Figure 7. Image from http://www-immuno.path.cam.ac.uk/~immuno/part1/lec06/lec6_97.html
The humoral immune response produces anti-envelope antibodies, which can be detected in human sera following HBV infection. Antibodies to each of the HBV proteins have been detected, although every antibody is not detected in each individual with exposure to HBV (Vranckx, 1983). In fact, the presence of different antibodies indicate different stages of infection. For example, individuals that display anti-HBs (surface antigen) antibodies are thought to have cleared infection, as anti-HBs antibodies are known to contain the spread of infection in the host, remove and destroy viral particles, and prevent reinfection by blocking antigen binding sites on the host’s cells. These are known as neutralizing antibodies and can be found in individuals that have recovered from infection or those that have been vaccinated. Chronic HBV carriers, however, do not have surface proteins. Instead, antibodies to HBV core proteins (anti-HBc) can be detected. Unlike anti-HBs antibodies, anti-HBc antibodies are persistent throughout the course of infection and do not appear to neutralize HBV infection. Additionally, the presence of anti-HBc antibodies do not seem to stimulate the production of anti-HBs antibodies (Huang et. al., 2006). Figure 8 show the presence of these antibodies over the course of infection.
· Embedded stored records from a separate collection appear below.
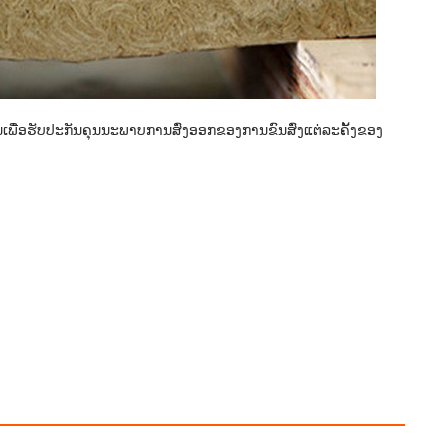
ພື່ອຮັບປະກັນຄຸນນະພາບການສົ່ງອອກຂອງການຂົນສົ່ງແຕ່ລະຄັ້ງຂອງ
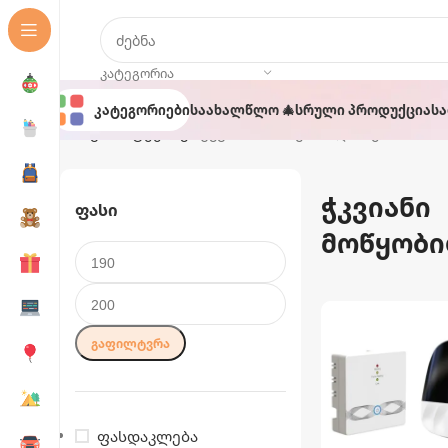
ᲙᲐᲢᲔᲒᲝᲠᲘᲐ
Კატეგორიები
Საახალწლო 🎄
Სრული Პროდუქცია
Ს
მთავარი
ტექნიკა
ჭკვიანი მოწყობილობები
ჭკვიანი
Ფასი
მოწყობ
ᲒᲐᲤᲘᲚᲢᲕᲠᲐ
ფასდაკლება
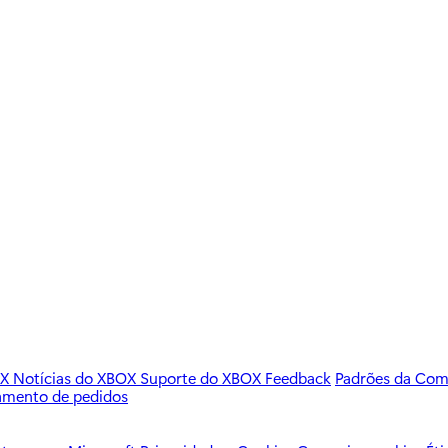
OX
Notícias do XBOX
Suporte do XBOX
Feedback
Padrões da Co
amento de pedidos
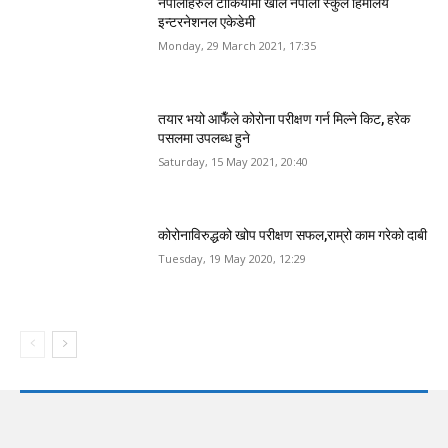
नेपालीहरुले टोकियोमा खोले नेपाली स्कुल हिमालय
इन्टरनेशनल एकेडेमी
Monday, 29 March 2021, 17:35
तयार भयो आफैँले कोरोना परीक्षण गर्न मिल्ने किट, हरेक
पसलमा उपलब्ध हुने
Saturday, 15 May 2021, 20:40
कोरोनाविरुद्धको खोप परीक्षण सफल,राम्रो काम गरेको दाबी
Tuesday, 19 May 2020, 12:29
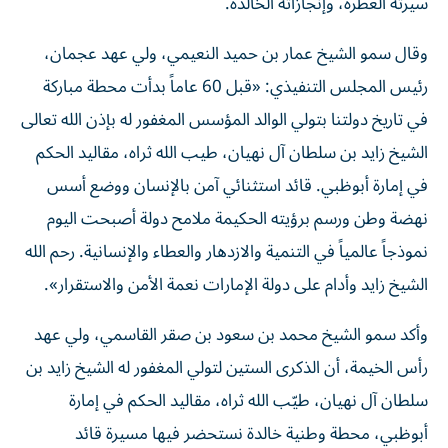
سيرته العطرة، وإنجازاته الخالدة.
وقال سمو الشيخ عمار بن حميد النعيمي، ولي عهد عجمان،
رئيس المجلس التنفيذي: «قبل 60 عاماً بدأت محطة مباركة
في تاريخ دولتنا بتولي الوالد المؤسس المغفور له بإذن الله تعالى
الشيخ زايد بن سلطان آل نهيان، طيب الله ثراه، مقاليد الحكم
في إمارة أبوظبي. قائد استثنائي آمن بالإنسان ووضع أسس
نهضة وطن ورسم برؤيته الحكيمة ملامح دولة أصبحت اليوم
نموذجاً عالمياً في التنمية والازدهار والعطاء والإنسانية. رحم الله
الشيخ زايد وأدام على دولة الإمارات نعمة الأمن والاستقرار».
وأكد سمو الشيخ محمد بن سعود بن صقر القاسمي، ولي عهد
رأس الخيمة، أن الذكرى الستين لتولي المغفور له الشيخ زايد بن
سلطان آل نهيان، طيّب الله ثراه، مقاليد الحكم في إمارة
أبوظبي، محطة وطنية خالدة نستحضر فيها مسيرة قائد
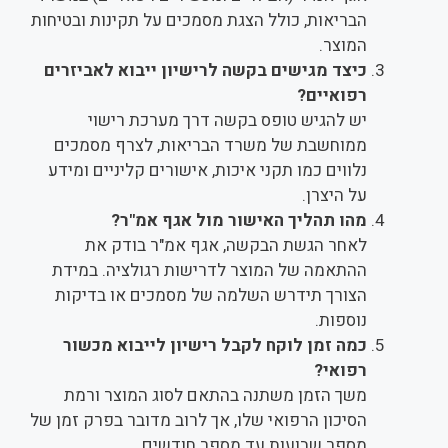
הבריאות, כולל הצגת מסמכים על תקינות ובטיחות
המוצר.
כיצד מגישים בקשה לרישיון ייבוא לאביזרים
רפואיים?
יש להגיש טופס בקשה דרך מערכת רישוי
ממוחשבת של משרד הבריאות, לצרף מסמכים
נלווים כמו תקני איכות, אישורים קליניים ומידע
על היצרן.
מהו תהליך האישור מול אגף אמ"ר?
לאחר הגשת הבקשה, אגף אמ"ר בודק את
ההתאמה של המוצר לדרישות רגולציה. במידת
הצורך תידרש השלמה של מסמכים או בדיקות
נוספות.
כמה זמן לוקח לקבל רישיון לייבוא מכשור
רפואי?
משך הזמן משתנה בהתאם לסוג המוצר ורמת
הסיכון הרפואי שלו, אך לרוב מדובר בפרק זמן של
מספר שבועות עד מספר חודשים.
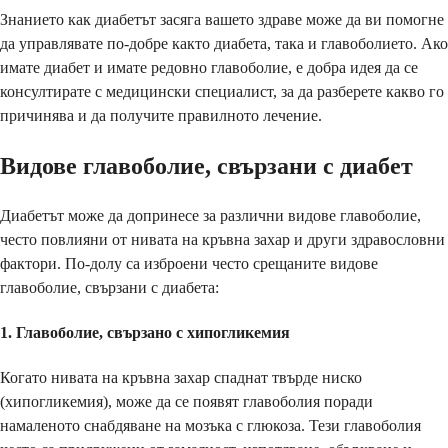
Знанието как диабетът засяга вашето здраве може да ви помогне
да управлявате по-добре както диабета, така и главоболието. Ако
имате диабет и имате редовно главоболие, е добра идея да се
консултирате с медицински специалист, за да разберете какво го
причинява и да получите правилното лечение.
Видове главоболие, свързани с диабет
Диабетът може да допринесе за различни видове главоболие,
често повлияни от нивата на кръвна захар и други здравословни
фактори. По-долу са изброени често срещаните видове
главоболие, свързани с диабета:
1.
Главоболие, свързано с хипогликемия
Когато нивата на кръвна захар спаднат твърде ниско
(хипогликемия), може да се появят главоболия поради
намаленото снабдяване на мозъка с глюкоза. Тези главоболия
Figure 8. Image from http://www.sin-italy.org/jnonline/Vol15n6/605-f1.jpg
Furthermore, different strains of the hepatitis B virus are composed of different protein combinations, stimulating the generation of different antibody subclasses. More specifically, differences in IgG subclasses in response to antigens correspond to different stages of infection and different types of immune response. For example, individuals with chronic HBV infection exhibit higher concentrations of total IgG and IgG1 than individuals that have recovered from infection. Moreover, chronic carriers exhibit different ratios of different IgG subtypes when compared with vaccinated or recovered individuals. In the case of anti-HBc, chronic carriers demonstrated an anti-HBc IgG subclass pattern of IgG1 > IgG3 > IgG4 whereas recovered individuals displayed a different pattern: IgG3 > IgG1 > IgG4 (Huang et. al., 2006).
Bertoletti, A. & Gehring, A. 2006. The immune response during hepatitis B virus infection. Journal of General Virology 87: 1439-1449.
Chang, J. & Lewin, S. 2007. Immunopathogenesis of hepatitis B virus infection. Immunology and Cell Biology 85:16-23.
Huang, C., Lin, S., Ho, Y., Chen, F., & Yang, C. 2006. The immune response induced by Hepatitis B virus principal antigens. Cellular and Molecular Immunology 3(2): 97-106.
Vranckx, R. 1983. Humoral immune response in Hepatitis B virus infection. Infection 11(2): 114-117.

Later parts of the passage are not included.